____ Dataset excerpts
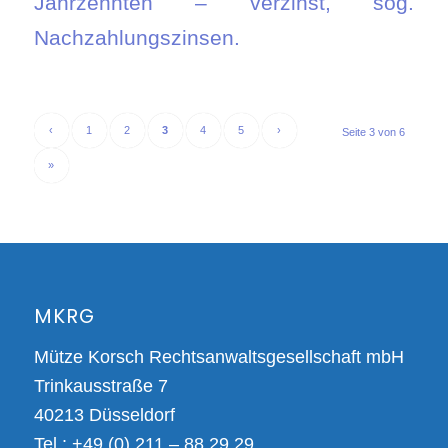
Jahrzehnten – verzinst, sog.
Nachzahlungszinsen.
‹
1
2
3
4
5
›
Seite 3 von 6
»
MKRG
Mütze Korsch Rechtsanwaltsgesellschaft mbH
Trinkausstraße 7
40213 Düsseldorf
Tel.: +49 (0) 211 – 88 29 29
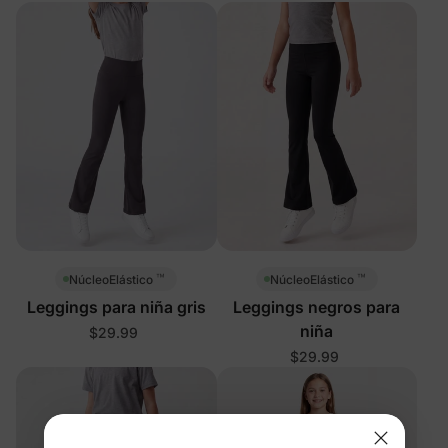
™
™
NúcleoElástico
NúcleoElástico
Leggings para niña gris
Leggings negros para
niña
$29.99
$29.99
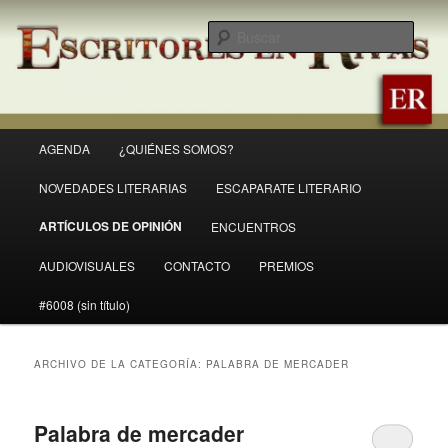
Ir
Ir
Revista Escritores en Rivas
al
al
Busc
contenido
contenido
principal
secundario
ER
Menú
AGENDA
¿QUIÉNES SOMOS?
principal
NOVEDADES LITERARIAS
ESCAPARATE LITERARIO
ARTÍCULOS DE OPINIÓN
ENCUENTROS
AUDIOVISUALES
CONTACTO
PREMIOS
#6008 (sin título)
ARCHIVO DE LA CATEGORÍA:
PALABRA DE MERCADER
Palabra de mercader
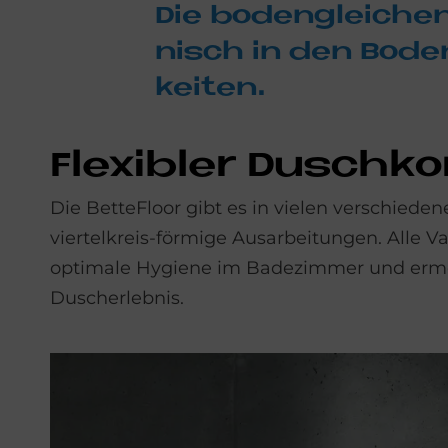
Die bo­den­glei­che
nisch in den Bo­den 
kei­ten.
Fle­xi­bler Dusch­k
Die BetteFloor gibt es in vielen verschie
viertelkreis-förmige Ausarbeitungen. Alle Va
optimale Hygiene im Badezimmer und ermö
Duscherlebnis.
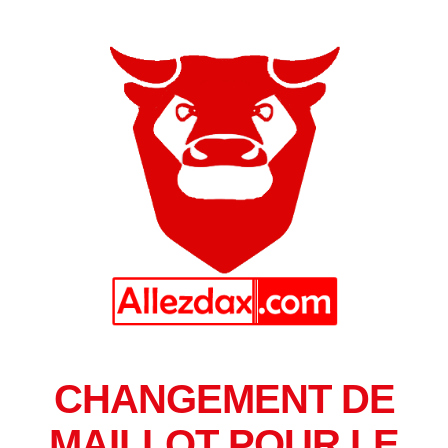
CHANGEMENT DE
MAILLOT POUR LE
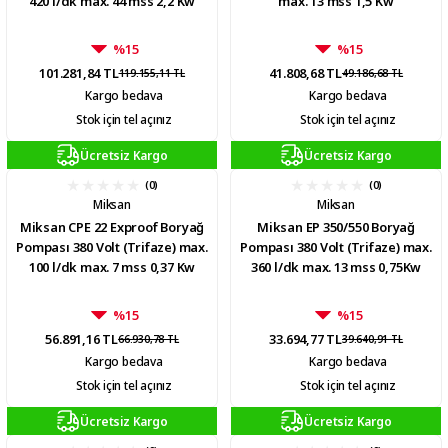
420 l/dk max. 44 mss 2,2 Kw
max. 13 mss 1,5 Kw
%15
%15
101.281,84 TL
41.808,68 TL
119.155,11 TL
49.186,68 TL
Kargo bedava
Kargo bedava
Stok için tel açınız
Stok için tel açınız
Ücretsiz Kargo
Ücretsiz Kargo
(0)
(0)
Miksan
Miksan
Miksan CPE 22 Exproof Boryağ
Miksan EP 350/550 Boryağ
Pompası 380 Volt (Trifaze) max.
Pompası 380 Volt (Trifaze) max.
100 l/dk max. 7 mss 0,37 Kw
360 l/dk max. 13 mss 0,75Kw
%15
%15
56.891,16 TL
33.694,77 TL
66.930,78 TL
39.640,91 TL
Kargo bedava
Kargo bedava
Stok için tel açınız
Stok için tel açınız
Ücretsiz Kargo
Ücretsiz Kargo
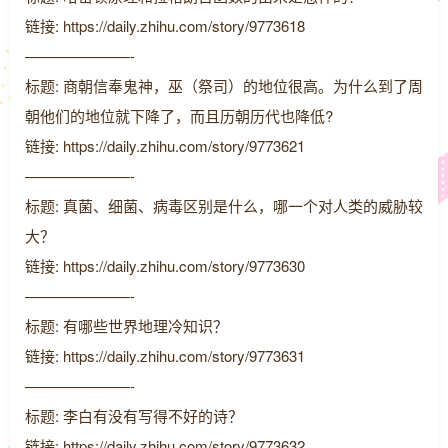
链接: https://daily.zhihu.com/story/9773618
———————-
标题: 商朝信奉鬼神，巫（祭司）的地位很高。为什么到了周
朝他们的地位就下降了，而且历朝历代也降低?
链接: https://daily.zhihu.com/story/9773621
———————-
标题: 真菌、细菌、病毒区别是什么，哪一个对人类的威胁较
大？
链接: https://daily.zhihu.com/story/9773630
———————-
标题: 有哪些世界地理冷知识？
链接: https://daily.zhihu.com/story/9773631
———————-
标题: 李白有没有写得不好的诗？
链接: https://daily.zhihu.com/story/9773632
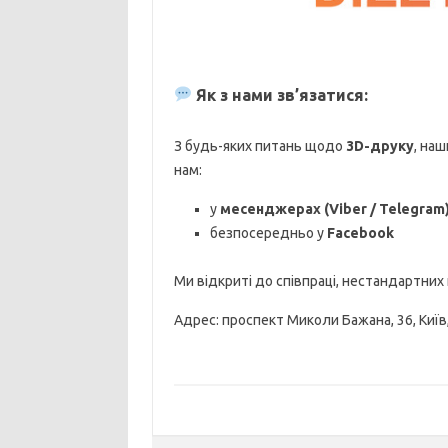
Як з нами зв’язатися:
З будь-яких питань щодо
3D-друку
, на
нам:
у
месенджерах (Viber / Telegram
безпосередньо у
Facebook
Ми відкриті до співпраці, нестандартних 
Адрес: проспект Миколи Бажана, 36, Київ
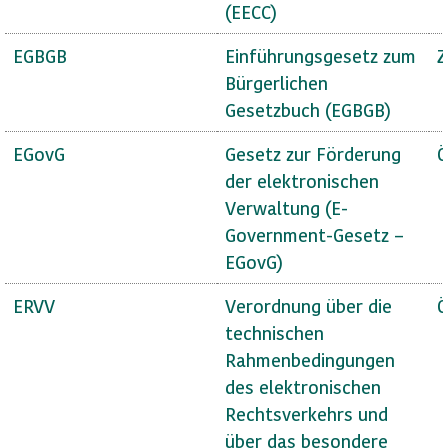
(EECC)
EGBGB
Einführungsgesetz zum
Z
Bürgerlichen
Gesetzbuch (EGBGB)
EGovG
Gesetz zur Förderung
Ö
der elektronischen
Verwaltung (E-
Government-Gesetz –
EGovG)
ERVV
Verordnung über die
Ö
technischen
Rahmenbedingungen
des elektronischen
Rechtsverkehrs und
über das besondere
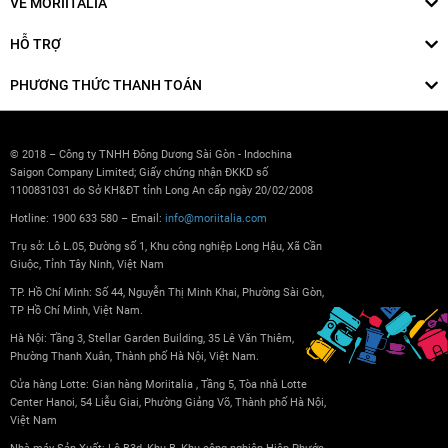
VỀ MORIITALIA
HỖ TRỢ
PHƯƠNG THỨC THANH TOÁN
© 2018 – Công ty TNHH Đông Dương Sài Gòn - Indochina
Saigon Company Limited; Giấy chứng nhận ĐKKD số
1100831031 do Sở KH&ĐT tỉnh Long An cấp ngày 20/02/2008
Hotline: 1900 633 580 – Email:
info@moriitalia.com
Trụ sở: Lô L.05, Đường số 1, Khu công nghiệp Long Hậu, Xã Cần
Giuộc, Tỉnh Tây Ninh, Việt Nam
TP. Hồ Chí Minh: Số 44, Nguyễn Thị Minh Khai, Phường Sài Gòn,
TP Hồ Chí Minh, Việt Nam.
Hà Nội: Tầng 3, Stellar Garden Building, 35 Lê Văn Thiêm,
Phường Thanh Xuân, Thành phố Hà Nội, Việt Nam.
Cửa hàng Lotte: Gian hàng Moriitalia , Tầng 5, Tòa nhà Lotte
Center Hanoi, 54 Liễu Giai, Phường Giảng Võ, Thành phố Hà Nội,
Việt Nam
________
▶ **Exercise requirements**:
Work out how many lines of the listing contain the string "Boryağ". Please reply with the number only.

▶ **Task result**:
2